Wednesday, March 18, 2009

Chocolate Sings

You may have read this before, but a pastor friend (who warned me if I named him, he'd disown me) shared these with me recently and it really made me laugh. The funniest thing was, I read them right after Kevin brough home a chocolate bar for me, after work today. I'm not sure if he's read this, or if it's just instinct for him. In any case, enjoy!
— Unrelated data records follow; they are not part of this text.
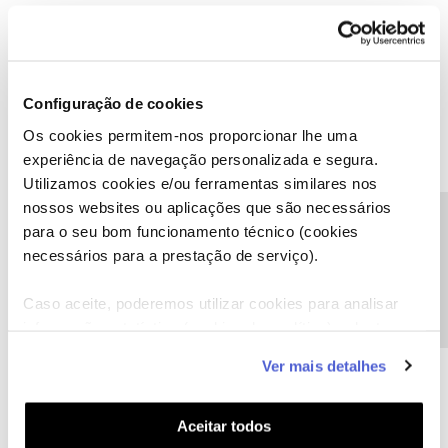
Mara Carina da Costa Almeida
Configuração de cookies
AUTOR
M
Forum|Forum|3 years ago
Os cookies permitem-nos proporcionar lhe uma
experiência de navegação personalizada e segura.
Utilizamos cookies e/ou ferramentas similares nos
nossos websites ou aplicações que são necessários
Precisa de ajuda?
para o seu bom funcionamento técnico (cookies
necessários para a prestação de serviço).
Caso aceite, poderemos utilizar cookies para analisar
informação estatística (cookies de analítica), adaptar
este serviço às suas preferências e apresentar-lhe
Ver mais detalhes
funcionalidades (cookies de personalização e
funcionalidade) e adaptar anúncios aos seus interesses
(cookies de publicidade personalizada). Pode gerir a
Aceitar todos
utilização dos cookies clicando em "
Configurar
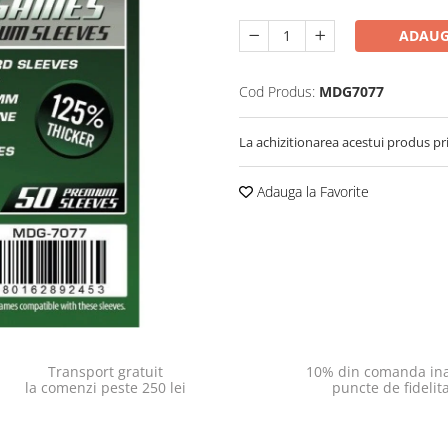
ADAUG
Cod Produs:
MDG7077
La achizitionarea acestui produs pr
Adauga la Favorite
Transport gratuit
10% din comanda ina
la comenzi peste 250 lei
puncte de fidelit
The Hormone Hostage knows that there are days in the month when all a man has to do is open his mouth and he takes his life in his own hands! This is a handy guide that should be as common as a driver's license in the wallet of every husband. Questions from the male gender towards hormonal female rated by danger level:

DANGEROUS: What's for dinner?
SAFER: Can I help you with dinner?
SAFEST: Where would you like to go for dinner?
ULTRA SAFE: Have some chocolate

DANGEROUS: Are you wearing that?
SAFER: Gee, you look good in brown.
SAFEST: WOW! Look at you!
ULTRA SAFE: Have some chocolate

DANGEROUS: What are you so worked up about?
SAFER: Could we be overreacting?
SAFEST: Here's fifty dollars.
ULTRA SAFE: Have some chocolate

DANGEROUS: Should you be eating that?
SAFER: You know, there are a lot of apples left.
SAFEST: Can I get you a glass of wine with that?
ULTRA SAFE: Have some chocolate

DANGEROUS: What did you do all day?
SAFER: I hope you didn't over-do it today.
SAFEST: I've always loved you in that robe!
ULTRA SAFE: Have some more chocolate.

Pass this on to all of your hormonal friends and those who might need a good Laugh! Or men who need a warning. And remember: Money talks....But Chocolate sings.